Daily Progress, Jacksonville, TX


September 20, 2013

Church of Wells: The Elders speak

War of words pits church against the parents of an Arkansas woman


WELLS — The Church In the Community

But what is a cult? A group that promotes exploitation? Thought reform?

Many reporters have used terms such as  “cult” and “compound” in regard to the Church of Wells — invoking images of the Branch Davidians, Heaven's Gate, or even the Manson Family.

The very definition of "cult" is a derogatory term for religious groups whose beliefs or practices differ from the norm, yet there is not a clear or consistent definition.

Perhaps techniques used in writing horror stories need to stay there. In his book "Misunderstanding Cults: Searching for Objectivity in a Controversial Field," contributor Julius H. Rubin contends that the term "cult" has far too often been used to discredit certain groups "in the court of public opinion."

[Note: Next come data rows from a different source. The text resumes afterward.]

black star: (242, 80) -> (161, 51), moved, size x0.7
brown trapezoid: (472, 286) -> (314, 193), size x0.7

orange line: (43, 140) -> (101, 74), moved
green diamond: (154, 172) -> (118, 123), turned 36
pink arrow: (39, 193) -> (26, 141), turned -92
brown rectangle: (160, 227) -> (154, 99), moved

And who are these Church of Wells parishioners?

Believers, certainly.

Many are street preachers, aggressive evangelists out to save souls.

As of the 2010 census there were 790 people in the town of Wells. According to the elders, the Church of Wells has roughly 50 parishioners living in 20 dwellings around town. The church itself was moved from Arlington to Wells and followed by so many members because it was more profitable to create jobs in East Texas than scour the Dallas-Fort Worth Metroplex for them — many times to no avail.

The in-town businesses are co-owned by church members. In addition to the store, there is a lumberyard, a saw mill and a land scapeing business. Also, food is available to be delivered from the store to any local residence.

There has been a lot of scuttlebutt on the Groves' Facebook page regarding Wells residents who don't want the church in their town. But for all intents and purposes, the only real grocery store in town in church-affiliated. It was not immediately clear if there are any competing paper mills in the area, but the one affiliated with the church is very prominent.

This shop, R&R Mercantile, has the appearance of being much smaller from the road but has a very deep design with lots and lots of room. Management reports a huge meat clientele — people from all about town and beyond.

In addition to selling groceries, the church's local grocery store does good business as a gas station and even has special days during which discounts on fuel are available.

"East Texas is big on diesel trucks like loggers use," a store manager said. "The sawmill we have in back is relatively new. We have a lot of specialty items.

Elders of the church often preach on campuses such as Stephen F. Austin State University. Each enrolls in at least one class there so they will be allowed on campus.

They see theirs as an educational path they can help provide to other believers. They say it comes from a lack of essential instruction in other religions. They worry that many practice what they describe as "Church-Ianity," which is more of a country club than a real place to worship.

Elders go as far as the describe other Christian church as "asleep."

“We never heard the essentials of the gospel,” Elder Sean Morris said.  “This is our path, so that others will know the truth of the scripture.”

As for Catherine Grove, who elders said was declining to be interviewed, there is much work to be done, Sean Morris said. She seems to be fine physically and emotionally but is still working on her spiritual health.

“She isn't doing spiritually well,” Morris said. “It has been a great grief that the media has misrepresenting her condition.”